いまのうちにやっておきたい「お金を使う練習」

若い間から経験を積んだほうがいいとはいえ、やみくもにありったけのお金を使えばいいというわけではない。

「病気やケガに見舞われたときのためのお金や今後のライフイベントや老後のためのお金を備えたうえで、経験にもバランスよくお金を使っていくことが重要です。節約しすぎると負担に感じてしまうので、まずは日々の生活費や将来的に必要なお金を確認するところから始めてみましょう」

これまで節約を徹底してきたため、いざお金を使おうとしても、何に使えばいいかわからないという人も多いのではないだろうか。

「お金を使う練習をすることも大切です。

自分が何にお金を使ったときに、どの程度の満足感や幸福度を得られるのかということがわかると、お金の使い道が見えてくるはずです。ポイントは、少し贅沢なお金の使い方をしてみること」

外食をするのであれば、リーズナブルなファミリーレストランではなく高級焼肉店にも行ってみる。普段使う時計も、数千円のものではなく数十万円のものを買ってみる。飛行機のビジネスクラスや新幹線のグリーン席を使ってみる。少し頑張れば手が届く範囲の贅沢をしてみるのだ。

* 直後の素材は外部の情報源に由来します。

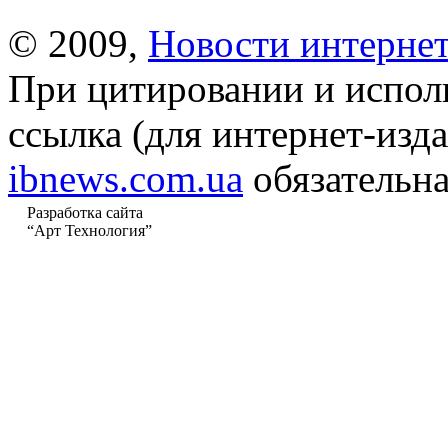
© 2009,
Новости интернет
При цитировании и испол
ссылка (для интернет-изда
ibnews.com.ua
обязательна
Разработка сайта
“Арт Технология”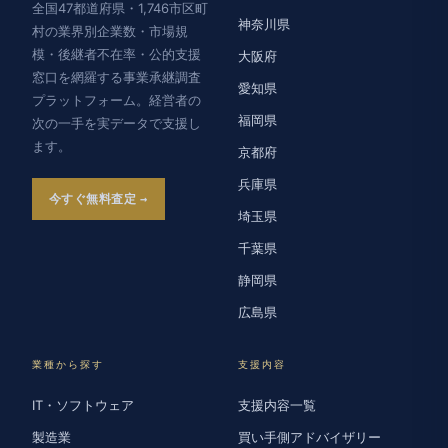
全国47都道府県・1,746市区町
神奈川県
村の業界別企業数・市場規
模・後継者不在率・公的支援
大阪府
窓口を網羅する事業承継調査
愛知県
プラットフォーム。経営者の
福岡県
次の一手を実データで支援し
ます。
京都府
兵庫県
今すぐ無料査定
埼玉県
千葉県
静岡県
広島県
業種から探す
支援内容
IT・ソフトウェア
支援内容一覧
製造業
買い手側アドバイザリー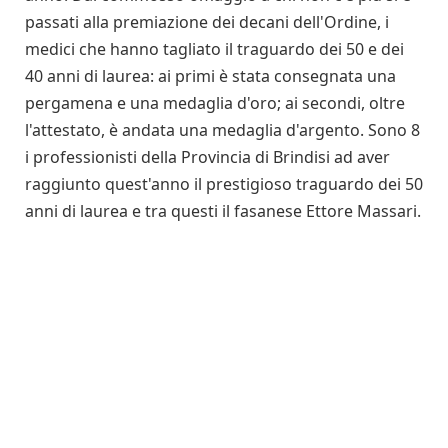
passati alla premiazione dei decani dell'Ordine, i
medici che hanno tagliato il traguardo dei 50 e dei
40 anni di laurea: ai primi è stata consegnata una
pergamena e una medaglia d'oro; ai secondi, oltre
l'attestato, è andata una medaglia d'argento. Sono 8
i professionisti della Provincia di Brindisi ad aver
raggiunto quest'anno il prestigioso traguardo dei 50
anni di laurea e tra questi il fasanese Ettore Massari.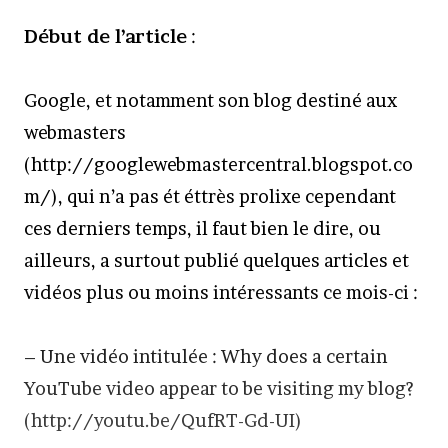
Début de l’article
:
Google, et notamment son blog destiné aux
webmasters
(http://googlewebmastercentral.blogspot.co
m/), qui n’a pas ét éttrès prolixe cependant
ces derniers temps, il faut bien le dire, ou
ailleurs, a surtout publié quelques articles et
vidéos plus ou moins intéressants ce mois-ci :
– Une vidéo intitulée : Why does a certain
YouTube video appear to be visiting my blog?
(http://youtu.be/QufRT-Gd-UI)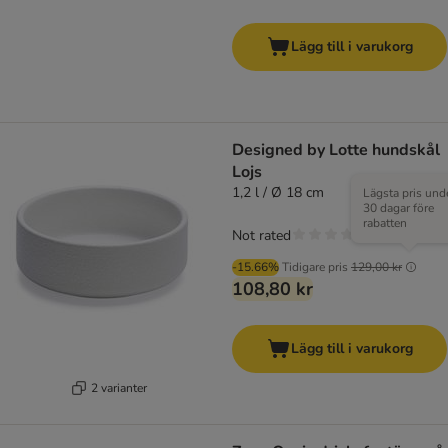
Lägg till i varukorg
Designed by Lotte hundskål
Lojs
1,2 l / Ø 18 cm
Lägsta pris und
30 dagar före
rabatten
Not rated
-15.66%
Tidigare pris
129,00 kr
108,80 kr
Lägg till i varukorg
2 varianter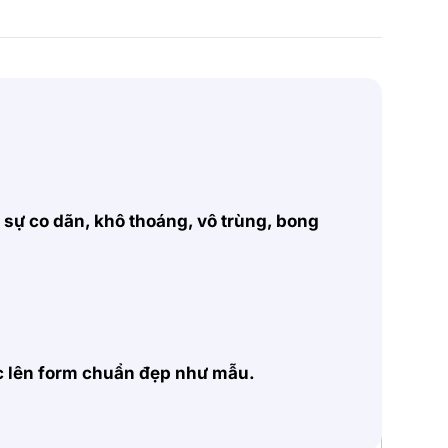
, sự co dãn, khô thoáng, vô trùng, bong
ặc lên form chuẩn đẹp như mẫu.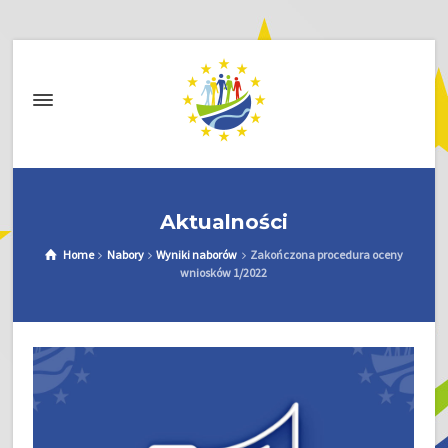
Aktualności
Home
Nabory
Wyniki naborów
Zakończona procedura oceny
wniosków 1/2022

「贅沢をした結果、満足度が高いと感じたら、それがあなたにとっての合理的なお金の使い方といえるでしょう。あまり満足できず、無駄遣いと感じるのであれば、そこはお金をかけるべきではないところと判断できます。お金を使った経験が少ないと、老後に派手に使いすぎてしまったり、逆にお金を使うタイミングが読めずに貯め込んでしまったりする可能性があります。お金を使い、慣れていくことも大切なステップです」

漠然とした不安を抱え、ついついお金を貯め込んでしまう人は多いだろう。しかし、それでは物足りない人生になってしまうかもしれない。お金の使い道を考えることが、第一歩となりそうだ。